An existing OTN system has four fixed line rates OTUk (optical channel transport unit, where k=1, 2, 3, 4 which correspond to rate levels of 2.5 G, 10 G, 40 G, 100 G respectively), and a service can be adapted into only the four fixed line rates OTUk. For example, at a site A, a 40 GE four-channel parallel signal needs to be aggregated with a 10 GE signal, and transmitted to a site B. In this case, an OTU4/ODU4 may be selected to perform aggregation. The 40 GE four-channel parallel signal is first converted into a serial 64B/66 B code stream, and is mapped to an LO ODU3 after being processed, and then is mapped to 31 timeslots of an HO ODU4; for the 10 GE signal, the 10 GE signal is first mapped to an ODU2e, and then is mapped to 8 timeslots of the HO ODU4; after a supervisory overhead is added to the HO ODU4, an OTU4 frame is formed. Generally, the OTU4 uses a low-cost OTL4.n (n=4, 10) multichannel parallel interface, and therefore the OTU4 needs to be further distributed to form the OTL4.n interface, and then the OTL4.n is modulated onto an optical carrier for transmission.

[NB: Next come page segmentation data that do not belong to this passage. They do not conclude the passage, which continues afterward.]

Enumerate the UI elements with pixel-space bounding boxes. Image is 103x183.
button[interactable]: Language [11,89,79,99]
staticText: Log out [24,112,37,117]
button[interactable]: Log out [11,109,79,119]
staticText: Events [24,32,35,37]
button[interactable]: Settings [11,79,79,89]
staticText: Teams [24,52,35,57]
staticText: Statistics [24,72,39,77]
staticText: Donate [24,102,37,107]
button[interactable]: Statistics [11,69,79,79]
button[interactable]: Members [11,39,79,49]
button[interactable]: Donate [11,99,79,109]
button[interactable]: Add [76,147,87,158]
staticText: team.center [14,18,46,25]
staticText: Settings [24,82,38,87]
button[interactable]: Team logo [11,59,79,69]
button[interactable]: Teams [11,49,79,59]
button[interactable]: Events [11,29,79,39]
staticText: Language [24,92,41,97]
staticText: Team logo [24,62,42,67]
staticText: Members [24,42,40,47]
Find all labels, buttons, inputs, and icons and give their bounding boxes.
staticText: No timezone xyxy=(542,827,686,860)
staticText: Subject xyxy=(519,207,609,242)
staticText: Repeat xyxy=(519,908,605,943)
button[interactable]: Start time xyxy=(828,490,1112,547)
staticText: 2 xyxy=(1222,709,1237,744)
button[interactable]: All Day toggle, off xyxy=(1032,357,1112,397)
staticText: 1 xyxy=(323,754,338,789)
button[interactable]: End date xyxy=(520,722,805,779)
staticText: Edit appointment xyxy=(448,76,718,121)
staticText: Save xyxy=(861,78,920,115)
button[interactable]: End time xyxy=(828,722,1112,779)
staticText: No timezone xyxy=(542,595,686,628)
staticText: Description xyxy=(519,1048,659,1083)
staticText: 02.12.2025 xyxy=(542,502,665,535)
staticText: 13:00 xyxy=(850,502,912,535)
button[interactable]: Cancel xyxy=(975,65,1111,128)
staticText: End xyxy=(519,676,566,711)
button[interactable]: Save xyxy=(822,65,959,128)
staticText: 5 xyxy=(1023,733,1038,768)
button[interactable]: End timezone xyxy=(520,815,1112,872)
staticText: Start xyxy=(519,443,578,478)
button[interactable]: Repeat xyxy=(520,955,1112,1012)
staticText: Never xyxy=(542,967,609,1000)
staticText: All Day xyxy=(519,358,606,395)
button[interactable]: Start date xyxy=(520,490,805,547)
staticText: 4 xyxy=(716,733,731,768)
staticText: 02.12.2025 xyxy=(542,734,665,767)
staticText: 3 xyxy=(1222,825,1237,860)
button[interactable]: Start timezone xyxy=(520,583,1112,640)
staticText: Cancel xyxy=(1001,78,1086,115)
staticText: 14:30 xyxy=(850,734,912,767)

However, on one hand, with a great increase in upper-layer IP services, currently a beyond 100 G technology, for example, a 400 G or 1 T optical transport technology with higher spectral efficiency, is researched in the industry. In order to achieve an optimized and most efficient network configuration to improve efficiency of using optical spectrum resources, a Flex Grid technology is introduced to the optical layer to expand the spectrum from a conventional fixed 50 GHz spectral grid (ITU-T G.694) to a flexible spectral grid with a smaller granularity, where slot=12.5 GHz (a central frequency is 193.1 THz+n×slot/2, and spectral bandwidth is m×slot). In this way, a signal may occupy multiple consecutive spectral grids.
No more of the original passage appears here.